• Covidien (Boulder, Colorado) said that it has received FDA clearance to market its Mallinckrodt TaperGuard Evac endotracheal tube. According to the company, the TaperGuard endotracheal tube reduces leakage past the cuff by at least 81%, compared with the Mallinckrodt Hi-Lo endotracheal tube, potentially reducing the risk of postsurgical complications that may be caused by aspiration of fluids into the lungs.

• Metabolon (Research Triangle Park, North Carolina) said that a new study has been published identifying biomarkers for periodontitis and gingivitis. Using Metabolon's biochemical profiling technology, mechanistically-linked biomarkers were discovered and validated from the crevicular fluid of patients suffering from periodontitis and gingivitis. Several hundred biochemicals were identified in a few microliters of the crevicular fluid found between the tooth and gums. The biomarkers suggest that the diseases are mediated by enhanced purine degradation, a biochemical pathway associated with reactive oxygen species production and cellular inflammation.

• Mpathy Medical (Raynham, Massachusetts) released the initial clinical results for its newest product, Omnisure, a full length sling for treatment of female stress urinary incontinence (SUI). Omnisure uses the narrowest needle option available allowing an incision-less exit at the skin level. Omnisure's SmartFix technology reduces the amount of mesh in the obturator space resulting in minimal complications. "My use of Omnisure for the surgical treatment of SUI has resulted in exceptionally high cure rates and patient satisfaction," said Kathryn Arendt, MD, Center for Women's Health at Evergreen, Kirkland, Washington. "The lightweight mesh and narrow needle allow me to perform the procedure with minimal tissue trauma in the obturator tunnel."
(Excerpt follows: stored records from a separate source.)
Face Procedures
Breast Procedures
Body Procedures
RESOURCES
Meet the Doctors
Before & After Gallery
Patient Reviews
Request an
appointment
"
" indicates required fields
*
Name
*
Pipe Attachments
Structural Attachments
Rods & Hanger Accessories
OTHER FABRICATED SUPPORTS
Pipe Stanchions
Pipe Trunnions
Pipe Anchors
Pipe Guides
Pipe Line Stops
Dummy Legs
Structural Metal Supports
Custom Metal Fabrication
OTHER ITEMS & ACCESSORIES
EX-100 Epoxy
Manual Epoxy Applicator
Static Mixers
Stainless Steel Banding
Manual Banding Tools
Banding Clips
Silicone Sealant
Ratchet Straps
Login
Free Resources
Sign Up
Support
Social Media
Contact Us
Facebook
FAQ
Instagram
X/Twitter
• Spectranetics (Colorado Springs, Colorado) said that it has filed a 510(k) application with the FDA seeking clearance for the treatment of in-stent restenosis (ISR) in the legs with its peripheral atherectomy products. ISR is caused by the re-growth of tissue within the stent, known as neointimal hyperplasia, which can lead to blockages in the affected leg artery. The 510(k) application makes reference to the results of bench testing associated with the interaction of laser and nitinol stents. This testing shows that stents subjected to extensive fatigue testing following laser interaction had no fatigue-related failures. The company's Vascular Intervention (VI) products include a range of peripheral and cardiac laser catheters for ablation of occluded arteries above and below the knee and within coronary arteries.
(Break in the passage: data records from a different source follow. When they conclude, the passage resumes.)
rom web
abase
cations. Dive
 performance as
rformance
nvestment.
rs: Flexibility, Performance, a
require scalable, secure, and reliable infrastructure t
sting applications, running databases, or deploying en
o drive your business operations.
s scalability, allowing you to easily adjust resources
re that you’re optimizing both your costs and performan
• Trophos (Marseille, France) reported the launch of the new generation of its fluorescence fast plate imaging system, the Plate Runner HD. Trophos originally developed the Plate Runner HD to speed up its own screening campaigns for drug discovery and development. The Plate Runner HD is a rapid fluorescence 96-plate imager giving full 7 mm well images in single snapshots (ie no mosaic reconstruction), embedding three commonly used wavelength illumination lamps using fast-switching LED technology, thus leading to more homogeneous light, very long life time (100 000 hours against 5000 hours for xenon or mercury lamps), higher speed and dramatically reduced maintenance costs. Images are given in standard 1024 x 1024 definition but also in higher 2048 x 2048, 4096 x 4096 and even 8192 x 8192 pixels definition, leading to details of about 1 micron in size.

• VeriChip (Delray Beach, Florida) and its development partner Receptors (Chaska, Minnesota), a technology company whose Affinity by Design chemistry platform can be applied to the development of selective binding products, reported further details of the development of its virus triage detection system for the H1N1 virus. The virus triage detection system, based on Receptors' Affinity by Design CARA platform, is intended to initially provide two levels of identification within minutes. Once developed, utilizing a simple test tube or strip device format that can be combined with an inexpensive reader, it is expected that the first level will prep the sample and identify the agent as a flu or non-flu virus, and the second level will sub-type (e.g. H1N1) classify the flu virus and alert the user to the presence of pandemic threat viruses. Additionally, VeriChip believes the influenza triage diagnostic system will be scalable and will be able to be rapidly adapted to identify new strains of influenza and other viruses as they evolve, giving the virus triage detection system value for future testing applications in healthcare.